SUPPLIED DATA =
======

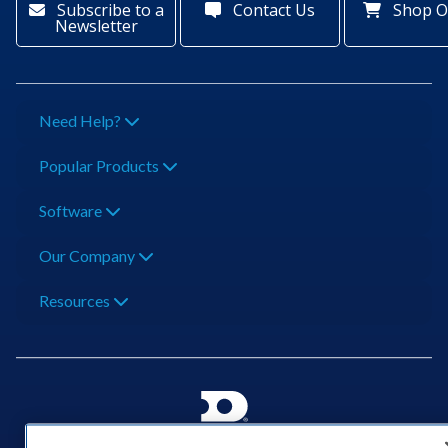
Subscribe to a
Contact Us
Shop O
Newsletter
Need Help?
Popular Products
Software
Our Company
Resources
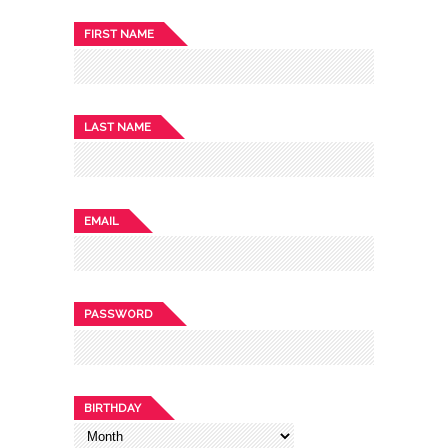
FIRST NAME
LAST NAME
EMAIL
PASSWORD
BIRTHDAY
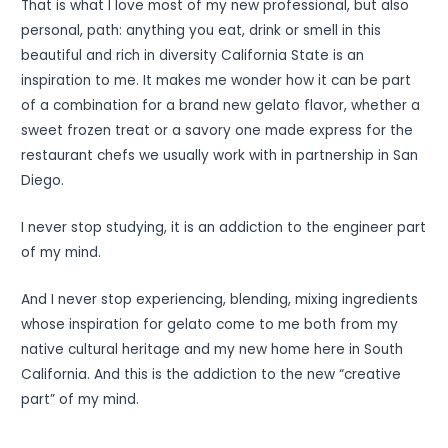
That is what I love most of my new professional, but also
personal, path: anything you eat, drink or smell in this
beautiful and rich in diversity California State is an
inspiration to me. It makes me wonder how it can be part
of a combination for a brand new gelato flavor, whether a
sweet frozen treat or a savory one made express for the
restaurant chefs we usually work with in partnership in San
Diego.
I never stop studying, it is an addiction to the engineer part
of my mind.
And I never stop experiencing, blending, mixing ingredients
whose inspiration for gelato come to me both from my
native cultural heritage and my new home here in South
California. And this is the addiction to the new “creative
part” of my mind.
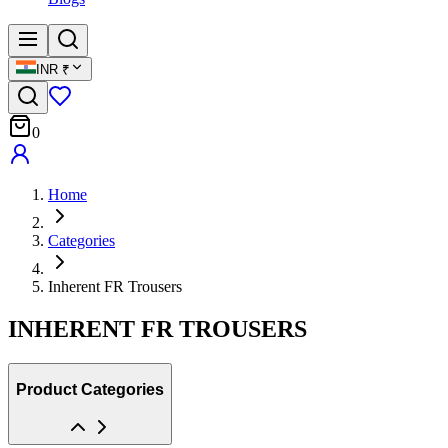
INR
₹
0
Home
Categories
Inherent FR Trousers
INHERENT FR TROUSERS
Product Categories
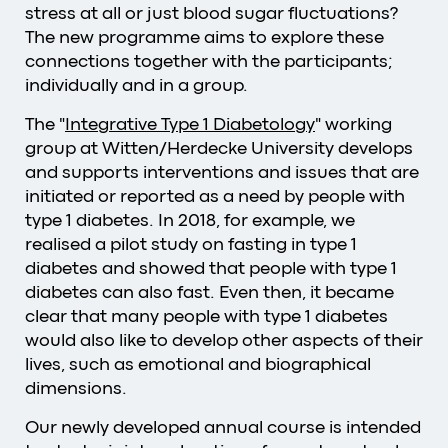
stress at all or just blood sugar fluctuations?
The new programme aims to explore these
connections together with the participants;
individually and in a group.
The "
Integrative Type 1 Diabetology
" working
group at Witten/Herdecke University develops
and supports interventions and issues that are
initiated or reported as a need by people with
type 1 diabetes. In 2018, for example, we
realised a pilot study on fasting in type 1
diabetes and showed that people with type 1
diabetes can also fast. Even then, it became
clear that many people with type 1 diabetes
would also like to develop other aspects of their
lives, such as emotional and biographical
dimensions.
Our newly developed annual course is intended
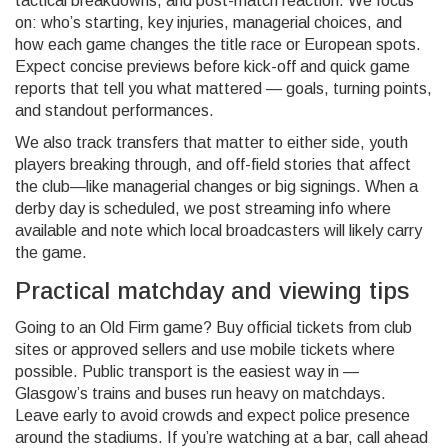
tactical breakdowns, and post-match reaction. We focus
on: who’s starting, key injuries, managerial choices, and
how each game changes the title race or European spots.
Expect concise previews before kick-off and quick game
reports that tell you what mattered — goals, turning points,
and standout performances.
We also track transfers that matter to either side, youth
players breaking through, and off-field stories that affect
the club—like managerial changes or big signings. When a
derby day is scheduled, we post streaming info where
available and note which local broadcasters will likely carry
the game.
Practical matchday and viewing tips
Going to an Old Firm game? Buy official tickets from club
sites or approved sellers and use mobile tickets where
possible. Public transport is the easiest way in —
Glasgow’s trains and buses run heavy on matchdays.
Leave early to avoid crowds and expect police presence
around the stadiums. If you’re watching at a bar, call ahead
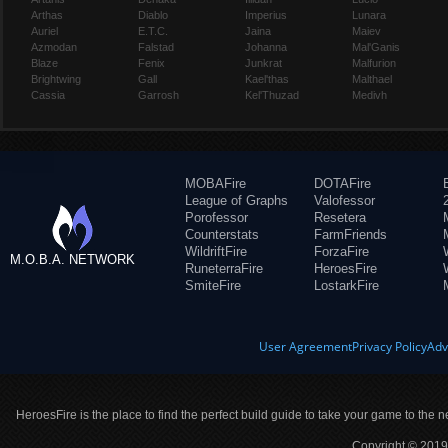
Arthas
Diablo
Imperius
Lunara
Auriel
E.T.C.
Jaina
Maiev
Azmodan
Falstad
Johanna
Mal'Ganis
Blaze
Fenix
Junkrat
Malfurion
Brightwing
Gall
Kael'thas
Malthael
Cassia
Garrosh
Kel'Thuzad
Medivh
MOBAFire
DOTAFire
League of Graphs
Valofessor
Porofessor
Resetera
Counterstats
FarmFriends
WildriftFire
ForzaFire
M.O.B.A. NETWORK
RuneterraFire
HeroesFire
SmiteFire
LostarkFire
User Agreement
Privacy Policy
Adv
HeroesFire is the place to find the perfect build guide to take your game to the n
Copyright © 2019 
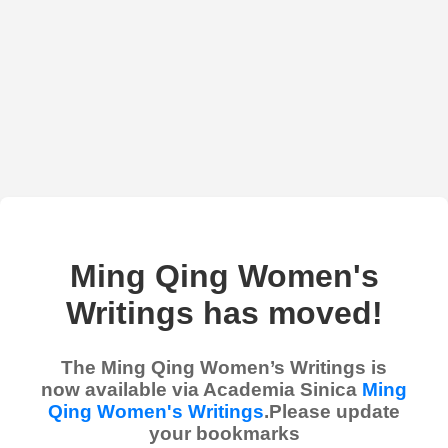
Ming Qing Women's
Writings has moved!
The Ming Qing Women’s Writings is
now available via Academia Sinica
Ming
Qing Women's Writings
.Please update
your bookmarks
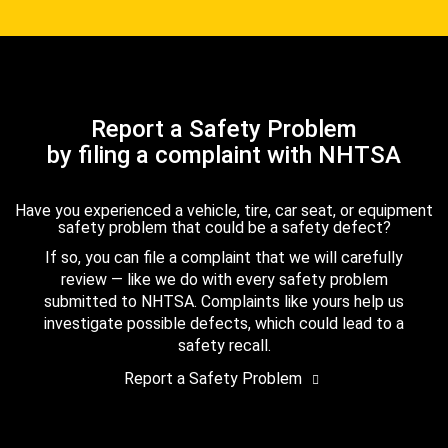
Report a Safety Problem
by filing a complaint with NHTSA
Have you experienced a vehicle, tire, car seat, or equipment
safety problem that could be a safety defect?
If so, you can file a complaint that we will carefully
review — like we do with every safety problem
submitted to NHTSA. Complaints like yours help us
investigate possible defects, which could lead to a
safety recall.
Report a Safety Problem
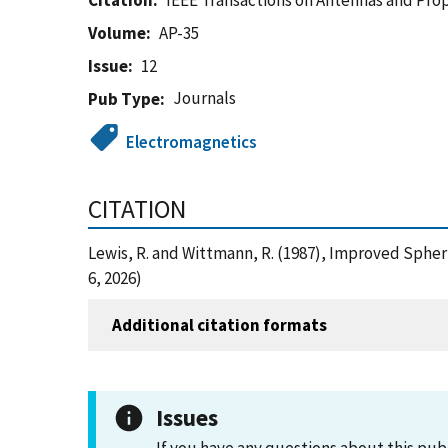
Citation
IEEE Transactions on Antennas and Pro
Volume
AP-35
Issue
12
Journals
Pub Type
Electromagnetics
CITATION
Lewis, R. and Wittmann, R. (1987), Improved Sphe
6, 2026)
Additional citation formats
Issues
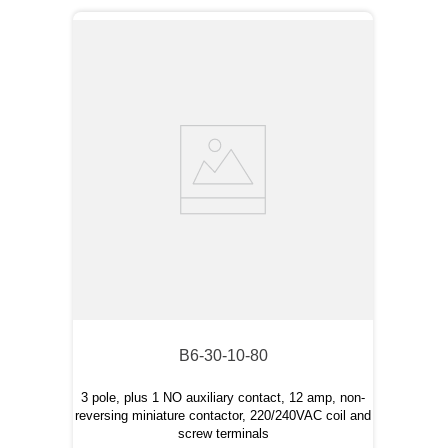
B6-30-10-80
3 pole, plus 1 NO auxiliary contact, 12 amp, non-
reversing miniature contactor, 220/240VAC coil and
screw terminals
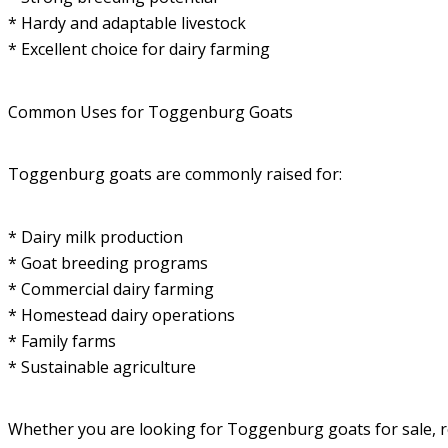
* Hardy and adaptable livestock
* Excellent choice for dairy farming
Common Uses for Toggenburg Goats
Toggenburg goats are commonly raised for:
* Dairy milk production
* Goat breeding programs
* Commercial dairy farming
* Homestead dairy operations
* Family farms
* Sustainable agriculture
Whether you are looking for Toggenburg goats for sale, rel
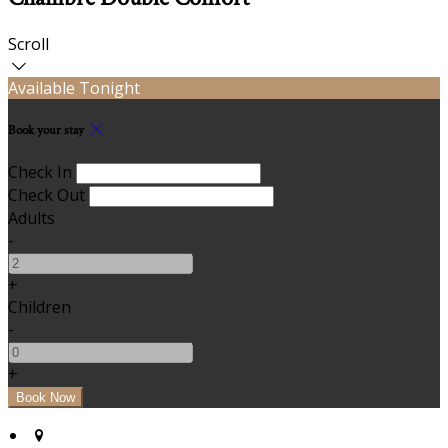
Scroll
Available Tonight
Book your stay
Check In
Check Out
Adults
-
+
Children
-
+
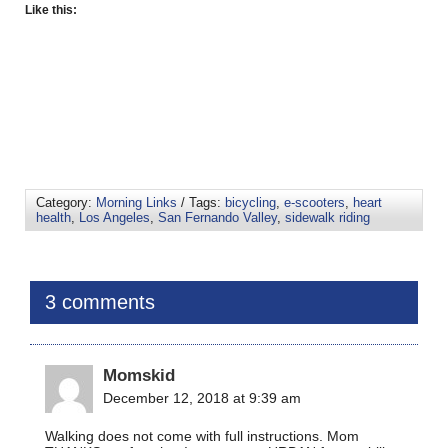
Like this:
Category:
Morning Links
/ Tags:
bicycling
,
e-scooters
,
heart
health
,
Los Angeles
,
San Fernando Valley
,
sidewalk riding
3 comments
Momskid
December 12, 2018 at 9:39 am
Walking does not come with full instructions. Mom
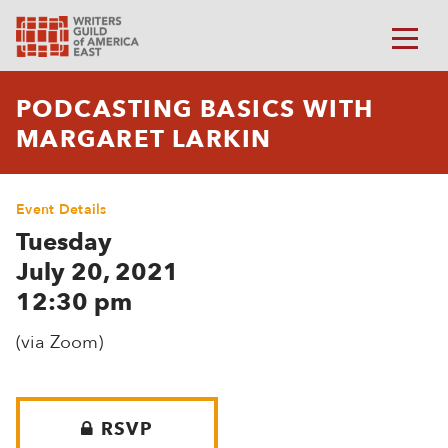
PODCASTING BASICS WITH
MARGARET LARKIN
Event Details
Tuesday
July 20, 2021
12:30 pm
(via Zoom)
RSVP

======

HOW TO COMPLETE THIS TASK = Leave out the pictures and give the rest of the records again exactly.

REPLY TO THE TASK =
Subscribe to a
Contact Us
Shop O
Newsletter
Need Help?
Popular Products
Software
Our Company
Resources
FIRST NAME
LAST NAME
EMAIL
PASSWORD
BIRTHDAY
That is what I love most of my new professional, but also
personal, path: anything you eat, drink or smell in this
beautiful and rich in diversity California State is an
inspiration to me. It makes me wonder how it can be part
of a combination for a brand new gelato flavor, whether a
sweet frozen treat or a savory one made express for the
restaurant chefs we usually work with in partnership in San
Diego.
I never stop studying, it is an addiction to the engineer part
of my mind.
And I never stop experiencing, blending, mixing ingredients
whose inspiration for gelato come to me both from my
native cultural heritage and my new home here in South
California. And this is the addiction to the new “creative
part” of my mind.
INR
₹
0
Home
Categories
Inherent FR Trousers
INHERENT FR TROUSERS
Product Categories
stress at all or just blood sugar fluctuations?
The new programme aims to explore these
connections together with the participants;
individually and in a group.
The "
Integrative Type 1 Diabetology
" working
group at Witten/Herdecke University develops
and supports interventions and issues that are
initiated or reported as a need by people with
type 1 diabetes. In 2018, for example, we
realised a pilot study on fasting in type 1
diabetes and showed that people with type 1
diabetes can also fast. Even then, it became
clear that many people with type 1 diabetes
would also like to develop other aspects of their
lives, such as emotional and biographical
dimensions.
Our newly developed annual course is intended
tactical breakdowns, and post-match reaction. We focus
on: who’s starting, key injuries, managerial choices, and
how each game changes the title race or European spots.
Expect concise previews before kick-off and quick game
reports that tell you what mattered — goals, turning points,
and standout performances.
We also track transfers that matter to either side, youth
players breaking through, and off-field stories that affect
the club—like managerial changes or big signings. When a
derby day is scheduled, we post streaming info where
available and note which local broadcasters will likely carry
the game.
Practical matchday and viewing tips
Going to an Old Firm game? Buy official tickets from club
sites or approved sellers and use mobile tickets where
possible. Public transport is the easiest way in —
Glasgow’s trains and buses run heavy on matchdays.
Leave early to avoid crowds and expect police presence
around the stadiums. If you’re watching at a bar, call ahead
Arthas
Diablo
Imperius
Lunara
Auriel
E.T.C.
Jaina
Maiev
Azmodan
Falstad
Johanna
Mal'Ganis
Blaze
Fenix
Junkrat
Malfurion
Brightwing
Gall
Kael'thas
Malthael
Cassia
Garrosh
Kel'Thuzad
Medivh
MOBAFire
DOTAFire
League of Graphs
Valofessor
Porofessor
Resetera
Counterstats
FarmFriends
WildriftFire
ForzaFire
M.O.B.A. NETWORK
RuneterraFire
HeroesFire
SmiteFire
LostarkFire
User Agreement
Privacy Policy
Adv
HeroesFire is the place to find the perfect build guide to take your game to the n
Copyright © 2019 
Ming Qing Women's
Writings has moved!
The Ming Qing Women’s Writings is
now available via Academia Sinica
Ming
Qing Women's Writings
.Please update
your bookmarks
Report a Safety Problem
by filing a complaint with NHTSA
Have you experienced a vehicle, tire, car seat, or equipment
safety problem that could be a safety defect?
If so, you can file a complaint that we will carefully
review — like we do with every safety problem
submitted to NHTSA. Complaints like yours help us
investigate possible defects, which could lead to a
safety recall.
Report a Safety Problem
Citation
IEEE Transactions on Antennas and Pro
Volume
AP-35
Issue
12
Journals
Pub Type
Electromagnetics
CITATION
Lewis, R. and Wittmann, R. (1987), Improved Sphe
6, 2026)
Additional citation formats
Issues
B6-30-10-80
3 pole, plus 1 NO auxiliary contact, 12 amp, non-
reversing miniature contactor, 220/240VAC coil and
screw terminals
* Hardy and adaptable livestock
* Excellent choice for dairy farming
Common Uses for Toggenburg Goats
Toggenburg goats are commonly raised for:
* Dairy milk production
* Goat breeding programs
* Commercial dairy farming
* Homestead dairy operations
* Family farms
* Sustainable agriculture
Whether you are looking for Toggenburg goats for sale, rel
Scroll
Available Tonight
Book your stay
Check In
Check Out
Adults
-
+
Children
-
+
Like this:
Category:
Morning Links
/ Tags:
bicycling
,
e-scooters
,
heart
health
,
Los Angeles
,
San Fernando Valley
,
sidewalk riding
3 comments
Momskid
December 12, 2018 at 9:39 am
Walking does not come with full instructions. Mom
PODCASTING BASICS WITH
MARGARET LARKIN
Event Details
Tuesday
July 20, 2021
12:30 pm
(via Zoom)
RSVP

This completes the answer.